As Google search matures, it’s growing increasingly difficult to outsmart its search algorithms. The moment marketers devise a way past Google’s algorithmic sentries, its army of computer scientists work to plug the gap. That’s why, says Search Engine Optimization (SEO) whizz David Cato, the best long-term SEO strategy should be an integrated, cross-channel marketing drive that gets all of a company’s marketing and communications departments pulling in the same direction. That means SEO working with the social team, working with public relations, working with PPC, and working with offline media buysAt the core of this strategy is a master keyword list; keywords are the words and phrases web users search to find specific information. PR professionals need to have access to and incorporate the client’s master keyword list so that their online promotional articles and press releases are found during web searches, which hopefully either directly or indirectly link back to the client’s website. When you are obtaining references (and links) from a variety of sources all linked to your other marketing channels, while creating interesting and meaningful content, that goes beyond just good SEO. It’s also good marketing.

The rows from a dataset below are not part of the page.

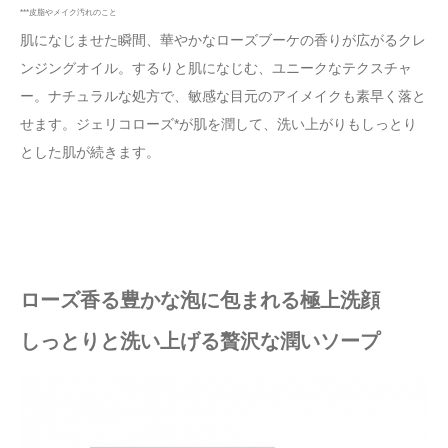
***皮脂やメイク汚れのこと
肌になじませた瞬間、華やかなローズブーケの香りが広がるクレ
ンジングオイル。するりと肌になじむ、ユニークなテクスチャ
ー。ナチュラルな処方で、敏感な目元のアイメイクも素早く落と
せます。ジェリコローズ*が肌を潤して、洗い上がりもしっとり
とした肌が続きます。
ローズ香る豊かな泡に包まれる極上洗顔
しっとりと洗い上げる贅沢な潤いソープ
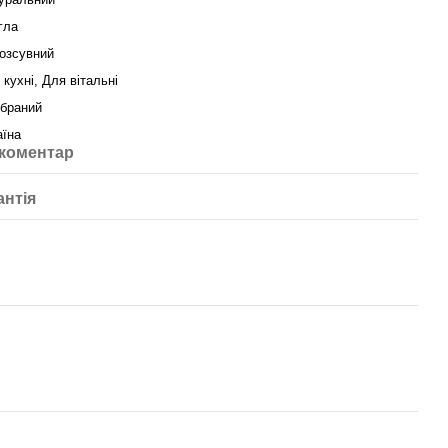
гла
озсувний
 кухні, Для вітальні
ібраний
аїна
 коментар
антія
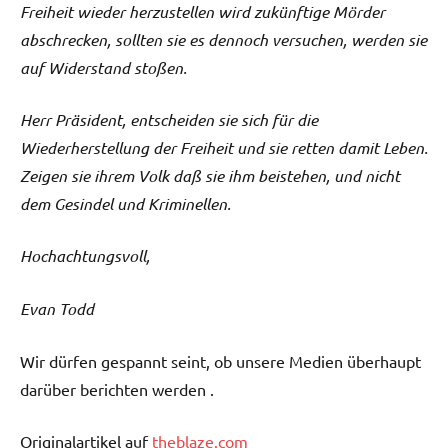
Freiheit wieder herzustellen wird zukünftige Mörder
abschrecken, sollten sie es dennoch versuchen, werden sie
auf Widerstand stoßen.
Herr Präsident, entscheiden sie sich für die
Wiederherstellung der Freiheit und sie retten damit Leben.
Zeigen sie ihrem Volk daß sie ihm beistehen, und nicht
dem Gesindel und Kriminellen.
Hochachtungsvoll,
Evan Todd
Wir dürfen gespannt seint, ob unsere Medien überhaupt
darüber berichten werden .
Originalartikel auf
theblaze.com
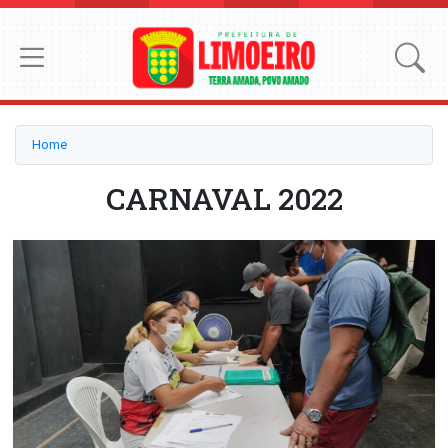
Home
CARNAVAL 2022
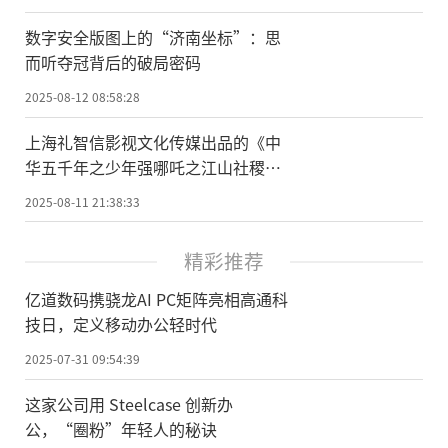
数字安全版图上的“济南坐标”：思
而听夺冠背后的破局密码
2025-08-12 08:58:28
上海礼智信影视文化传媒出品的《中
华五千年之少年强哪吒之江山社稷
图》正式开拍
2025-08-11 21:38:33
精彩推荐
亿道数码携骁龙AI PC矩阵亮相高通科
技日，定义移动办公轻时代
2025-07-31 09:54:39
这家公司用 Steelcase 创新办
公，“圈粉”年轻人的秘诀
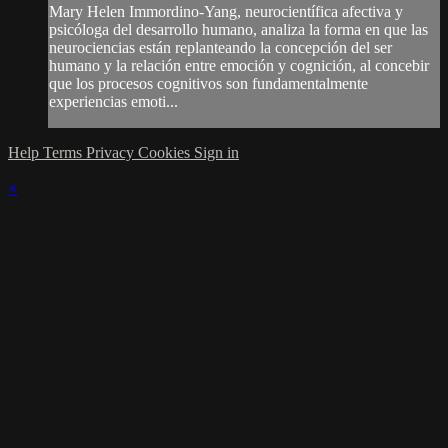
Mary Helen Immordino-Yang, neurocientífica afectiva y
psicóloga del desarrollo humano, analiza la forma en que las
neurociencias están replanteando la concepción del ser
humano y la relación entre emoción y cognición, al concebir
que los procesos cognitivos son fundamentalmente
experiencias emoti...
Help
Terms
Privacy
Cookies
Sign in
×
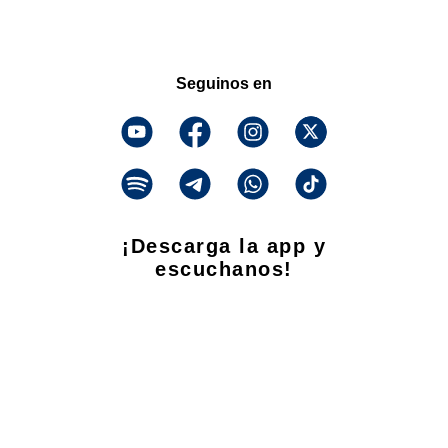
Seguinos en
¡Descarga la app y
escuchanos!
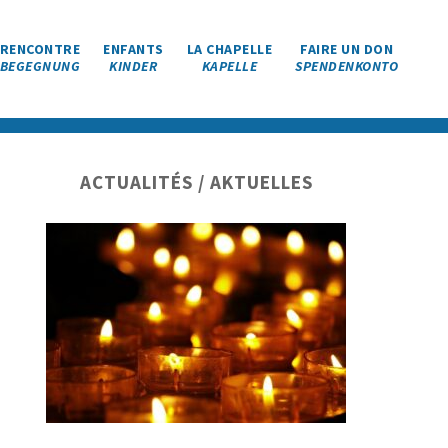
RENCONTRE
ENFANTS
LA CHAPELLE
FAIRE UN DON
BEGEGNUNG
KINDER
KAPELLE
SPENDENKONTO
Barre
ACTUALITÉS / AKTUELLES
latérale
principale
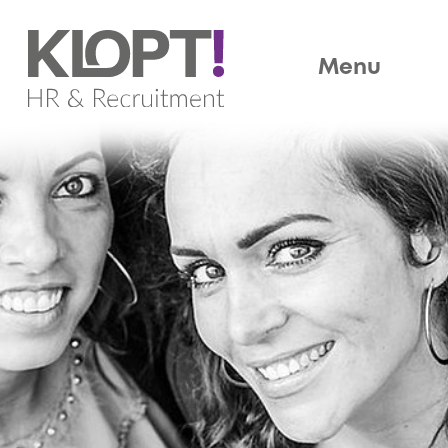
Home
Menu
Werkgever
Werkzoekenden
Vacatures
Over ons
Blogs
Whitepaper
Reviews
Contact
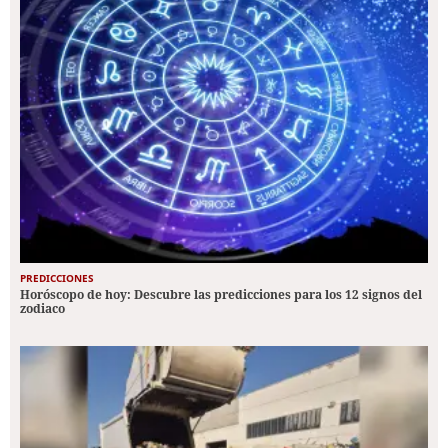
PREDICCIONES
Horóscopo de hoy: Descubre las predicciones para los 12 signos del
zodiaco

Search marketing is a complex issue, but the answer can be simple: content really is king. While the changes Google continues to implement in its algorithm will force nefarious marketers to change tactics, they will also reward businesses whose sites feature organic, relevant and informative content. Hopefully, this describes your clients. If your clients’ blog posts, news releases, and media and social-media hits are generating quality links to their sites, Google’s new search bots will reward them with good traffic – and a higher quality score which leads to improved search ranking.
Matt Cutts, Google’s enforcer and the head of Google’s Webspam team, suggests the following practices for composing and posting a website which is likely to achieve favorable page positions:
- Write quality content
- Attract natural (not paid) links to the content
- Encourage engagement and sharing on the site
- Build your Page Rank using quality criteria
- Attract mentions and links from other legitimate and relevant web sties
- Develop a content strategy that generates engagement and regular interaction (as opposed to paid media)
Finally, don’t just try to sell visitors who come to your or your client’s site. Educate them. Engage them. Google is truly interested and seriously invested in providing people who use their search with results that deliver what they are looking for quickly. Provide a good user experience while you do that and your visitors will backlink your site and tell other people about it. Which then improves your ranking. It’s a slow but reliable path to the top of search. And search is everything.